◆ **WHAT YOU ARE ASKED TO DO**
The job is to output each record again, character for character.

(Stored data entries)
BEGIN
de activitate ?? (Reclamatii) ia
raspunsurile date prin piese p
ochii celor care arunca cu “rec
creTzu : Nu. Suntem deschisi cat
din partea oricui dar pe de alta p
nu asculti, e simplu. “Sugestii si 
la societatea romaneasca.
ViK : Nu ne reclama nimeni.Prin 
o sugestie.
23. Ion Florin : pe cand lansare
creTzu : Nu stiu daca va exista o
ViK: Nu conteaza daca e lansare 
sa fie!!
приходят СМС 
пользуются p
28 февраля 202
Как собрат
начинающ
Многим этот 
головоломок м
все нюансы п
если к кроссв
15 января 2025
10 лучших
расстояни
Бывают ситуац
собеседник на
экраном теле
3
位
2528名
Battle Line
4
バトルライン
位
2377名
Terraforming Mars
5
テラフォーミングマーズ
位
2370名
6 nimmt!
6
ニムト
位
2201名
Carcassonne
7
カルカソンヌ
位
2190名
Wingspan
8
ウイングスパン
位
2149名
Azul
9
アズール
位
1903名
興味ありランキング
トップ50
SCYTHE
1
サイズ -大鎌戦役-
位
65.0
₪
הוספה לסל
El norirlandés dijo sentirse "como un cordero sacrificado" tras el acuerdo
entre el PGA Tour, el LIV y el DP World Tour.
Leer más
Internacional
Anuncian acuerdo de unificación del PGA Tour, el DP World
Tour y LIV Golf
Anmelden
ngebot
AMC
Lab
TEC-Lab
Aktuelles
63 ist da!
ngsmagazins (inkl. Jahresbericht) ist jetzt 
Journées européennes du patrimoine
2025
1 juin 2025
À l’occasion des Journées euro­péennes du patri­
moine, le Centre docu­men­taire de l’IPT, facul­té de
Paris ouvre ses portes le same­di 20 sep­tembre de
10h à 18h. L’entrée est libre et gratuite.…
END
◆ **COMPLETED EXERCISE**
de activitate ?? (Reclamatii) ia
raspunsurile date prin piese p
ochii celor care arunca cu “rec
creTzu : Nu. Suntem deschisi cat
din partea oricui dar pe de alta p
nu asculti, e simplu. “Sugestii si 
la societatea romaneasca.
ViK : Nu ne reclama nimeni.Prin 
o sugestie.
23. Ion Florin : pe cand lansare
creTzu : Nu stiu daca va exista o
ViK: Nu conteaza daca e lansare 
sa fie!!
приходят СМС 
пользуются p
28 февраля 202
Как собрат
начинающ
Многим этот 
головоломок м
все нюансы п
если к кроссв
15 января 2025
10 лучших
расстояни
Бывают ситуац
собеседник на
экраном теле
3
位
2528名
Battle Line
4
バトルライン
位
2377名
Terraforming Mars
5
テラフォーミングマーズ
位
2370名
6 nimmt!
6
ニムト
位
2201名
Carcassonne
7
カルカソンヌ
位
2190名
Wingspan
8
ウイングスパン
位
2149名
Azul
9
アズール
位
1903名
興味ありランキング
トップ50
SCYTHE
1
サイズ -大鎌戦役-
位
65.0
₪
הוספה לסל
El norirlandés dijo sentirse "como un cordero sacrificado" tras el acuerdo
entre el PGA Tour, el LIV y el DP World Tour.
Leer más
Internacional
Anuncian acuerdo de unificación del PGA Tour, el DP World
Tour y LIV Golf
Anmelden
ngebot
AMC
Lab
TEC-Lab
Aktuelles
63 ist da!
ngsmagazins (inkl. Jahresbericht) ist jetzt 
Journées européennes du patrimoine
2025
1 juin 2025
À l’occasion des Journées euro­péennes du patri­
moine, le Centre docu­men­taire de l’IPT, facul­té de
Paris ouvre ses portes le same­di 20 sep­tembre de
10h à 18h. L’entrée est libre et gratuite.…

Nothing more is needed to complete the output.